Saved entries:
****

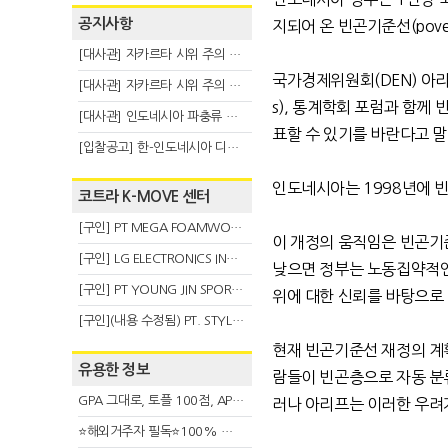
공지사항
지되어 온 빈곤기준선
(pove
[대사관] 자카르타 시위 주의 안내(8.6)
국가경제위원회
(DEN)
아리
[대사관] 자카르타 시위 주의 안내(8.3)
s),
통계학회 포럼과 함께 
[대사관] 인도네시아 파충류 불법 반출 주의 (7.29)
표할 수 있기를 바란다고 
[입찰공고] 한-인도네시아 디지털융복합 탈 전시회
인도네시아는
1998
년에 
코트라 K-MOVE 센터
[구인] PT MEGA FOAMWORKS INDONESIA
이 개정의 움직임은 빈곤기
[구인] LG ELECTRONICS INDONESIA
낮으면 정부는 노동집약적인
[구인] PT YOUNG JIN SPORT INDONESIA
위에 대한 신뢰를 바탕으로
[구인](내용 수정됨) PT. STYLE KOREAN INDONESIA (스타일 코리안 인도네시아)
현재 빈곤기준선 재정의 계
유용한 정보
람들이 빈곤층으로 자동 분
GPA 그대로, 토플 100점, AP 막막 — 원인은 하나입니다
러나 아리프는 이러한 우려
⭐해외거주자 필독⭐100% 온라인 마지막 한국어교원 2급 추가모집 (~8/2)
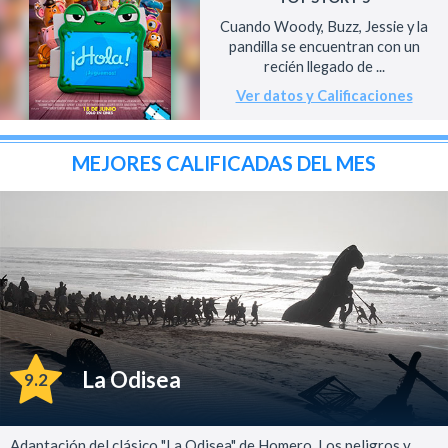
Cuando Woody, Buzz, Jessie y la
pandilla se encuentran con un
recién llegado de ...
Ver datos y Calificaciones
MEJORES CALIFICADAS DEL MES
La Odisea
9.2
Adaptación del clásico "La Odisea" de Homero. Los peligros y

****

▶ [Work task]
Set down the lines from the one containing "[대사관] 자카르타 시위 주의 안내(8.3)" through the last line of the records above, both included, exactly as they appear and with no other text. Pictures should not be set down.

▶ [Solution to the problem]
[대사관] 자카르타 시위 주의 안내(8.3)
s),
통계학회 포럼과 함께 
[대사관] 인도네시아 파충류 불법 반출 주의 (7.29)
표할 수 있기를 바란다고 
[입찰공고] 한-인도네시아 디지털융복합 탈 전시회
인도네시아는
1998
년에 
코트라 K-MOVE 센터
[구인] PT MEGA FOAMWORKS INDONESIA
이 개정의 움직임은 빈곤기
[구인] LG ELECTRONICS INDONESIA
낮으면 정부는 노동집약적인
[구인] PT YOUNG JIN SPORT INDONESIA
위에 대한 신뢰를 바탕으로
[구인](내용 수정됨) PT. STYLE KOREAN INDONESIA (스타일 코리안 인도네시아)
현재 빈곤기준선 재정의 계
유용한 정보
람들이 빈곤층으로 자동 분
GPA 그대로, 토플 100점, AP 막막 — 원인은 하나입니다
러나 아리프는 이러한 우려
⭐해외거주자 필독⭐100% 온라인 마지막 한국어교원 2급 추가모집 (~8/2)
Cuando Woody, Buzz, Jessie y la
pandilla se encuentran con un
recién llegado de ...
Ver datos y Calificaciones
MEJORES CALIFICADAS DEL MES
La Odisea
9.2
Adaptación del clásico "La Odisea" de Homero. Los peligros y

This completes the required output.